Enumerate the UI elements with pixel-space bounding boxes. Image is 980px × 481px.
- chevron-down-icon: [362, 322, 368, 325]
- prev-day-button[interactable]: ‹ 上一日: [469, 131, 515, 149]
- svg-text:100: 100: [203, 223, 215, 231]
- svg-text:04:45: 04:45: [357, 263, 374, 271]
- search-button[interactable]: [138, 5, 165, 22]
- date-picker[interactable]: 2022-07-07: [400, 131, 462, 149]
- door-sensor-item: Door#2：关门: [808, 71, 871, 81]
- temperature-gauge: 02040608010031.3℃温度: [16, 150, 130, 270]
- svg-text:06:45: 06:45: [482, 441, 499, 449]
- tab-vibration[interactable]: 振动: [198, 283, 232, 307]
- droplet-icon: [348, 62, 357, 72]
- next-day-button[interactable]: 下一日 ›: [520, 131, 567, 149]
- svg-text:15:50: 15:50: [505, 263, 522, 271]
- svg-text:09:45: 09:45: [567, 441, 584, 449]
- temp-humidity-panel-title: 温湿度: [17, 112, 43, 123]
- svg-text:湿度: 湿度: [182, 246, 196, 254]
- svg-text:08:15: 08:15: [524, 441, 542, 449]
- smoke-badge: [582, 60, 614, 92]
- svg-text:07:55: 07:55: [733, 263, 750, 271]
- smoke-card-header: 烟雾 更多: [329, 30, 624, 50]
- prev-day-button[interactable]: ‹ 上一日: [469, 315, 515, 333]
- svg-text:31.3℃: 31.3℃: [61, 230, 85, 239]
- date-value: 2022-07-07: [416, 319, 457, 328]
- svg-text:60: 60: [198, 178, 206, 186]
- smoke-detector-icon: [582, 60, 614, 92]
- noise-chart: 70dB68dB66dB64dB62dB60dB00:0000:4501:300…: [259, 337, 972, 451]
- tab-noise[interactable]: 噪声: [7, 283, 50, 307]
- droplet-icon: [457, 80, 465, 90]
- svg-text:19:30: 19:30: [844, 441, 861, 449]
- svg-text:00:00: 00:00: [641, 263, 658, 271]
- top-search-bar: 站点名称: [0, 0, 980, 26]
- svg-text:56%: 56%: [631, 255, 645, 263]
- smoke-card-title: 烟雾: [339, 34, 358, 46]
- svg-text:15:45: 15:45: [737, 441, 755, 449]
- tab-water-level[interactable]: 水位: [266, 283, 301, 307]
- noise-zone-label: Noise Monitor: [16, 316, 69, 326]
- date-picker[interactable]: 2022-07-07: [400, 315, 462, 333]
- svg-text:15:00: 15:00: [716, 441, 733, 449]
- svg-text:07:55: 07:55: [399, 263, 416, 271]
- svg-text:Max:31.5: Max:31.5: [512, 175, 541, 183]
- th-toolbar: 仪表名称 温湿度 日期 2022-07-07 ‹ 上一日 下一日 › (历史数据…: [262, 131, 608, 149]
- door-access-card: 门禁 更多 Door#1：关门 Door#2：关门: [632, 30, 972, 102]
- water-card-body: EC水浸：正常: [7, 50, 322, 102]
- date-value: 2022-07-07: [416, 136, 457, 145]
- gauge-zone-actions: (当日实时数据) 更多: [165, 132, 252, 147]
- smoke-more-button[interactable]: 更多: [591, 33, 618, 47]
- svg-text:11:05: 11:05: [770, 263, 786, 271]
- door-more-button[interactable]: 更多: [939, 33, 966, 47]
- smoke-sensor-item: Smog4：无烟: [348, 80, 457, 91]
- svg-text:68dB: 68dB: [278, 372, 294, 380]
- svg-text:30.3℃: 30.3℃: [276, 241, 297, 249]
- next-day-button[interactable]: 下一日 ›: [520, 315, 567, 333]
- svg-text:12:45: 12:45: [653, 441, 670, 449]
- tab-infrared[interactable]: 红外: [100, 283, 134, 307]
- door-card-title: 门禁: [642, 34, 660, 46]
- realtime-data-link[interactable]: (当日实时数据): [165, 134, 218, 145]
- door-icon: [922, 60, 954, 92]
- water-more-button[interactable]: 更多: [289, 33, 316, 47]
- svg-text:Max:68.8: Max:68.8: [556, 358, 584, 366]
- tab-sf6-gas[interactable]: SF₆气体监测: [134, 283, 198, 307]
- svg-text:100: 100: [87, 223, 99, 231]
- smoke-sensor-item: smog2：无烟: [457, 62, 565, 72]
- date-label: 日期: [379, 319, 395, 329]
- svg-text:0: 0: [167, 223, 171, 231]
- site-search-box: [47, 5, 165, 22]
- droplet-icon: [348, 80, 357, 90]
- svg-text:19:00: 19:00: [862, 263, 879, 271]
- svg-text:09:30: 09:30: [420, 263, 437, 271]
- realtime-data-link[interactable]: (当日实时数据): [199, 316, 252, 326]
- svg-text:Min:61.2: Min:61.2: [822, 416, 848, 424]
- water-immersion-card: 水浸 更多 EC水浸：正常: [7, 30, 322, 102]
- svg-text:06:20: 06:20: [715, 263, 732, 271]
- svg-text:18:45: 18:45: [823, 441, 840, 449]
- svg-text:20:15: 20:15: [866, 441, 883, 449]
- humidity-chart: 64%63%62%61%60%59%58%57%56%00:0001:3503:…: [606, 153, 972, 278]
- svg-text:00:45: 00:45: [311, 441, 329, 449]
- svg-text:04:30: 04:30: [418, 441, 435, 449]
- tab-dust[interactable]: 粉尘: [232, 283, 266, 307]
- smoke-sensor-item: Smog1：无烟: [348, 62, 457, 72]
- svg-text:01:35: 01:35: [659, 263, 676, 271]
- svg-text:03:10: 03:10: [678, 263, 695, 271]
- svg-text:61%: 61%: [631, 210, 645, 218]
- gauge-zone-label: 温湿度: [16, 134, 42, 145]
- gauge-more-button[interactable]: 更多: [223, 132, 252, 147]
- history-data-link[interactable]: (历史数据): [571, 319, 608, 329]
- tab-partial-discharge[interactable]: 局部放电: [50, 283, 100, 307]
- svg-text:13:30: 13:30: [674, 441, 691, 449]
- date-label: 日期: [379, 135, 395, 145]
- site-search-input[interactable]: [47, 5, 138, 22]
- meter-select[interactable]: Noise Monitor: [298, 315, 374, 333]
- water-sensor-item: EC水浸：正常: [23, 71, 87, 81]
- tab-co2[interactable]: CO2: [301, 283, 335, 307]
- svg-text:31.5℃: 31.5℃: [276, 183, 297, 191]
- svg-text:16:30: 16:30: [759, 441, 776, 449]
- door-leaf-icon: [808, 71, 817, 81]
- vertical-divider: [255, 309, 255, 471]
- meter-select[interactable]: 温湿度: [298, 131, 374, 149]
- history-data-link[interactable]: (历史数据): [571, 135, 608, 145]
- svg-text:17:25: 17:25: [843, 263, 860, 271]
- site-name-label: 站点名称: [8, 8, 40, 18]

◆ **EXERCISE BRIEF**
Lines of the material that contain the word "next" are to be gathered.

◆ **RESULT**
- next-day-button[interactable]: 下一日 ›: [520, 131, 567, 149]
- next-day-button[interactable]: 下一日 ›: [520, 315, 567, 333]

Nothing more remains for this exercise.